Wittgenstein anyone?


----------



## drnuncheon (Dec 6, 2002)

*Re: Re*



			
				Celtavian said:
			
		

> *On Page 4 of the Monsters FAQ on the Wizards website, the Sage is asked if Phantasmal Killer will kill a troll.
> 
> The Sage replied "that regneration does not protect against death effects or other special effects that cause death such as massive damage, drowning, starvation, or having one's constitution score lessened to zero."
> 
> ...




Well, yes, but nowhere does he state or even imply that _phantasmal killer_ and 'death by fear' are magical death effects, either - so his reply is not really evidence for anything except the fact that PK can kill a regenerating creature.

To me, a 'magical death effect' would have to be just death, not 'death by' something, whether that 'something' is drowning, starvation, fire damage, being turned into dust...or fear.

J


----------



## FlimFlam (Dec 6, 2002)

Still wondering if you think death by a summoned creature is  death effect.


----------



## AuraSeer (Dec 6, 2002)

FlimFlam said:
			
		

> *Still wondering if you think death by a summoned creature is  death effect. *



It's not, and I don't think anyone has indicated that they believe otherwise.


----------



## Artoomis (Dec 6, 2002)

From the Glossary:

"Death: A spell domain composed of nine divine spells
and a granted power themed around the concept of
death. Also a spell descriptor denoting spells and
effects that slay living creatures. Creatures slain by a
*death effect* cannot be raised by raise dead. Either resurrection or true resurrection is required to revivify
such a corpse. See also dead."

It would appear that a "death effect" is a *technical term* for being killed by a spell with a "death" descriptor.

While PK has a "fear" descriptor (which right away tells you the best defense is to be immune to fear effects, not death effects), it does not have a "death" descriptor.

It seems that Death Ward is intended to protect you from getting killed by a method that would prevent you from being raised.

End of story.


----------



## IceBear (Dec 6, 2002)

Artoomis said:
			
		

> *End of story. *




Oh, how I wish it was 

IceBear


----------



## Antikinesis (Dec 6, 2002)

Artoomis said:
			
		

> *End of story. *



Dag nab it, Artoomis!  That's how this goshawful thread got started!  You're feeding the trolls, y'know.

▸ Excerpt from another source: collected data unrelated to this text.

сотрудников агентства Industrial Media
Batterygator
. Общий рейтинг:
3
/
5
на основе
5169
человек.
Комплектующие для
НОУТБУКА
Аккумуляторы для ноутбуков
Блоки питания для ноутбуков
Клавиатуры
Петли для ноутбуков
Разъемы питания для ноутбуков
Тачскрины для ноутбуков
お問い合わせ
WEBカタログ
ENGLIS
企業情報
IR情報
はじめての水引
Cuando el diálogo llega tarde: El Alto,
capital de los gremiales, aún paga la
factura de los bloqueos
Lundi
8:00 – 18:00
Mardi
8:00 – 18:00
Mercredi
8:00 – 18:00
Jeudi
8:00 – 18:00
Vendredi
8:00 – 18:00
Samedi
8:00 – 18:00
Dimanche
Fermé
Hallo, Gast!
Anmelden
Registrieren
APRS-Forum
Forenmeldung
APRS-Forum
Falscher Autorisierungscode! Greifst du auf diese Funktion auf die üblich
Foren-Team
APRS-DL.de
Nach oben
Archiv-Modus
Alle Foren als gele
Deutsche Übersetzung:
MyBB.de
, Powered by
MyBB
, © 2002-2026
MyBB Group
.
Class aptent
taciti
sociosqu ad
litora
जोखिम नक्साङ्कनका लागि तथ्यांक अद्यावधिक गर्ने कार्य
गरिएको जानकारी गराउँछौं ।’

Dan...  take away his cookie.

-AK


----------



## Artoomis (Dec 6, 2002)

Antikinesis said:
			
		

> *
> Dag nab it, Artoomis!  That's how this goshawful thread got started!  You're feeding the trolls, y'know.
> 
> Dan...  take away his cookie.
> ...



Hmmm....



> The Phantasmal Killer spell has the Illusion (Phantasm)[Fear, Mind-Affecting] Descriptor.
> 
> Does Death Ward only protect against Necromancy (Death) Spells or all magical death effects?

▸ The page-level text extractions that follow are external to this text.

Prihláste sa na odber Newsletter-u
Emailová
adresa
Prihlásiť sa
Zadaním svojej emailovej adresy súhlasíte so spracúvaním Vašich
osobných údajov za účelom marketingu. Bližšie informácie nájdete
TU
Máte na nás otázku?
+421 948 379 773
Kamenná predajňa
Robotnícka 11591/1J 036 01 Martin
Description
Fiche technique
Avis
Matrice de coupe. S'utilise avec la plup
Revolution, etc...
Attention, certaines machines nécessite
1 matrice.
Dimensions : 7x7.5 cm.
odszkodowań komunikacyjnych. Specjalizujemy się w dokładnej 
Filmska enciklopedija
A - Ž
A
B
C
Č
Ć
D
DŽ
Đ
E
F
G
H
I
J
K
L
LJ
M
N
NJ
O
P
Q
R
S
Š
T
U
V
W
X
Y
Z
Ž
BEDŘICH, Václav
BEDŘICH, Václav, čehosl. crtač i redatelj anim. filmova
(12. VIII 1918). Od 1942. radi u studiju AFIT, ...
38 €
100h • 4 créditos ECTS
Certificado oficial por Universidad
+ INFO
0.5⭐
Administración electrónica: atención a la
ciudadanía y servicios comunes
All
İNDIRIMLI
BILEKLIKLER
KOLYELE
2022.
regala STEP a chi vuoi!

_That_ was how this thread got started.  I just answered his question, taking into account some of what was said before me.

I want to keep my cookie.


----------



## Celtavian (Dec 6, 2002)

*Re*

Here is a reply from WOTC customer support concerning rules questions.


Here is what I asked. Short, simple, and to the point:

Does Death Ward protect against the Phantasmal Killer spell?

It has come up more than a few times in the course of campaigns, and we were wondering if we can get an official answer to settle our debates.




Since Phantasmal Killer results in death if the saving throw is failed, yes, it does work against it.

Hope that helps,
****************************************************************** 
Darrin 
Wizards of the Coast - Game Support 
Website: http://www.wizards.com 
Game Support E-Mail: custserv@wizards.com 
Game Support Phone: 1-800-324-6496 
Monday through Friday, 9 AM - 7 PM PST 
Corporate Phone: (425) 226-6500 
Online Store Phone: 1-800-250-7589 
Online Store Email: ordersup@wizards.com 
Please quote this e-mail in any reply.

Take it as you will, but if WOTC customer support thinks Death Ward works against Phantasmal killer, that is good enough for me.


----------



## AuraSeer (Dec 6, 2002)

I feel obliged to note that WOTC customer support is slightly less knowledgeable than a barrel of lutefisk, and in many cases are obviously wrong.


----------



## IceBear (Dec 6, 2002)

I'm with you there AuraSeer.

However, we can't win this argument now because he has an "offical" answer.  

The good thing is, Death Ward now protects against everything that is a save or die effect.  No more death from massive damage, CdG, etc.  Whoooo hoooo!

IceBear


----------



## Benben (Dec 6, 2002)

AuraSeer said:
			
		

> *I feel obliged to note that WOTC customer support is slightly less knowledgeable than a barrel of lutefisk, and in many cases are obviously wrong. *




And I feel obliged to point out that *lutefisk* is a _death effect_ served to my family every Christmas Eve.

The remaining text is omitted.